The four most basic components of beer—barley, hops, water and yeast—remain unchanged from historical brews to modern beers. The fruit of golden prairies and verdant hop fields consummate the marriage that defines beer. Maltsters modify barley to render it fermentable, and toast it further to add color and character. Packaged malt extract is inherently no different than wort derived from a grain mash. Hops, in any form or variety, are available to all brewers. Recipe formulation is an art, involving critical ratios and combinations of dozens of types of hops and malt, catalyzed by a carefully selected yeast, in the first step of making a brew. Some recipes employ wheat or other grains, spices and sugar to augment the brew, but there is no getting away from the basic four ingredients of beer.
Malted barley corns are powerful, petite packages. Contained within the protective husk is a compact kernel that contains all of the flavor and enzymes necessary to provide the sweet, seductive wort that will eventually become beer. Crushing the grain is akin to liberation, analogous to grinding coffee; intact beans contribute little. Milling barley, however, is far from a simple act of grinding. The husk must be kept intact to provide a filtration matrix during mashing, and the kernel itself must be not be ground too fine, or it gets gummy. A simple rolling pin affords low-tech brewers the same character in extract worts as the all-grain brewers. But any all-grain brewer beyond that needs to heed the rules of the perfect crush to ensure a steady, clear stream of wort into the boiling kettle.
Beginning homebrewers produce wort by simply reconstituting dried or liquid malt extract derived from concentrated wort.
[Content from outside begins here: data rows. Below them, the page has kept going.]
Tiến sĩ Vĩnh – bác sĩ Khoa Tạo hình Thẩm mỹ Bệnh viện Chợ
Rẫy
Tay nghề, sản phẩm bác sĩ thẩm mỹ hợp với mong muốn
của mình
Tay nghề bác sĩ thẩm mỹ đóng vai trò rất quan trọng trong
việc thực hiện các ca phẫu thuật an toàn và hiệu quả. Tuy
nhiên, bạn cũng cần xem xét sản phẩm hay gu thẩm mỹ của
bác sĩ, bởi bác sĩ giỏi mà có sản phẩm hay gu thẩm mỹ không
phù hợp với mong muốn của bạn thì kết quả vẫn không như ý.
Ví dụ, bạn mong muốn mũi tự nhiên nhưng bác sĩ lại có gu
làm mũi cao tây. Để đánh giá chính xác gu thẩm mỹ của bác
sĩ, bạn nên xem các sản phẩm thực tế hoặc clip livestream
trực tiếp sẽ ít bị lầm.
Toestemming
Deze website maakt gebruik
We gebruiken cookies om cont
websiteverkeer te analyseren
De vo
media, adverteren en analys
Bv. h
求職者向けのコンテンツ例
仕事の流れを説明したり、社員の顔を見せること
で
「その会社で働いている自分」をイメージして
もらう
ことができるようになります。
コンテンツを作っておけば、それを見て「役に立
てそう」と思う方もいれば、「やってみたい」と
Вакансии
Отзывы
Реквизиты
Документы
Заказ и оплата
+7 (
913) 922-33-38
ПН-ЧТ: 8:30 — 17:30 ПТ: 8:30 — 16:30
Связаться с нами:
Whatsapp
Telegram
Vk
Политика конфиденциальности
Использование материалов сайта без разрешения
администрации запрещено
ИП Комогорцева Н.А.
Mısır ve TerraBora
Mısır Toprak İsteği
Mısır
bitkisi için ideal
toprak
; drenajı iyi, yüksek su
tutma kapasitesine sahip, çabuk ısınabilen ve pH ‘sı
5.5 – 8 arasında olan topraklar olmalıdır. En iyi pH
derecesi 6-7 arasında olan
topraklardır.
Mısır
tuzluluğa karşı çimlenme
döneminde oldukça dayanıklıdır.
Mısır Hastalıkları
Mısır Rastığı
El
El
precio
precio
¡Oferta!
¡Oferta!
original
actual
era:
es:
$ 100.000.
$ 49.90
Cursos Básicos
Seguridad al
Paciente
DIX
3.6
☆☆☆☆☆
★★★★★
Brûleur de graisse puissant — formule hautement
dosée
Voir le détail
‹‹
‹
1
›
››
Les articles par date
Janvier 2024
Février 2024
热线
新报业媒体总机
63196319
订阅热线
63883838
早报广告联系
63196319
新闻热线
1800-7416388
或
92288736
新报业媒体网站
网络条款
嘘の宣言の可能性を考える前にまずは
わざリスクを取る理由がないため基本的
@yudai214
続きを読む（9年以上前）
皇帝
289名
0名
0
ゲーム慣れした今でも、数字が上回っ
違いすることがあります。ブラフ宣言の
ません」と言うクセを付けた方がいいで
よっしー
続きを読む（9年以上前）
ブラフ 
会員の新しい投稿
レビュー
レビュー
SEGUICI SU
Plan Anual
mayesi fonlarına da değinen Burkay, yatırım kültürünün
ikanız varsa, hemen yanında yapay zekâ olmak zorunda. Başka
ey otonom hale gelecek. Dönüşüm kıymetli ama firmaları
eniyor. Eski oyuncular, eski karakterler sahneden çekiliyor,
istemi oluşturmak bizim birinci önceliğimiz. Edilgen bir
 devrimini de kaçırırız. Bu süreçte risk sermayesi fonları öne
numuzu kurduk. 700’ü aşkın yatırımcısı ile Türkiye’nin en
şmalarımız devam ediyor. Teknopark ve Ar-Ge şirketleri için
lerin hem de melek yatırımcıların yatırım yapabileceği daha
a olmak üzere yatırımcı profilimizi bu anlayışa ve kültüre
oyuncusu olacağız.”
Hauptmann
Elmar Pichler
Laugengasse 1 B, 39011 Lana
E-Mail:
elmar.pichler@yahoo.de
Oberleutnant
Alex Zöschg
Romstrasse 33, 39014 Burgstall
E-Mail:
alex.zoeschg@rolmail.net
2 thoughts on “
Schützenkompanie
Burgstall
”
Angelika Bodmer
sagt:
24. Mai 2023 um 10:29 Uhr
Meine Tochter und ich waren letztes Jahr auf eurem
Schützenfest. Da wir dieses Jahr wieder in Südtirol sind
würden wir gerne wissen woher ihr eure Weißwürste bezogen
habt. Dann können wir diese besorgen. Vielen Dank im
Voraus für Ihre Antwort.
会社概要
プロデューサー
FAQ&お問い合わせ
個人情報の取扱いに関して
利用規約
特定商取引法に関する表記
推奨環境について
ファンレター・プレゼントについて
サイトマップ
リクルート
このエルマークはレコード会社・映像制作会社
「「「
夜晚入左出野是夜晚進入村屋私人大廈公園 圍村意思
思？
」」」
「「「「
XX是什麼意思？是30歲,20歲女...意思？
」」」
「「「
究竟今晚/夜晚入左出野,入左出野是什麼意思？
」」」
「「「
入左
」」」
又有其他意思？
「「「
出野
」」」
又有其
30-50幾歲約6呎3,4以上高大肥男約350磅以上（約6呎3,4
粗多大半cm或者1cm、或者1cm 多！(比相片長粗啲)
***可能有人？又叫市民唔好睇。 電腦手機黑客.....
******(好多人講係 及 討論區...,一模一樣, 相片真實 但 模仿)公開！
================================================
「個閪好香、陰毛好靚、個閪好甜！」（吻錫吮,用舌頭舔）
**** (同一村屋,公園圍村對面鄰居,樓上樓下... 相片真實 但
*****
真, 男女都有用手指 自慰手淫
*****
But, from high-tech homebrewing upward, the most enchanting step of all takes place in the mash tun. The milled blend of base and specialty malts are mixed with hot water (or brewing liquor), and the indigenous enzymes magically convert the starchy component into a variety of simpler sugars that are either fermentable (maltose) or unfermentable (dextrine). The sweet wort is drawn off (or lautered) into the kettle, leaving the grain behind. Once boiling, hops are added at different intervals to provide bitterness, flavor and aroma. The now-bitter wort is further modified as the roiling liquid coagulates unwanted protein and both sterilizes and adds extra flavor via caramelization.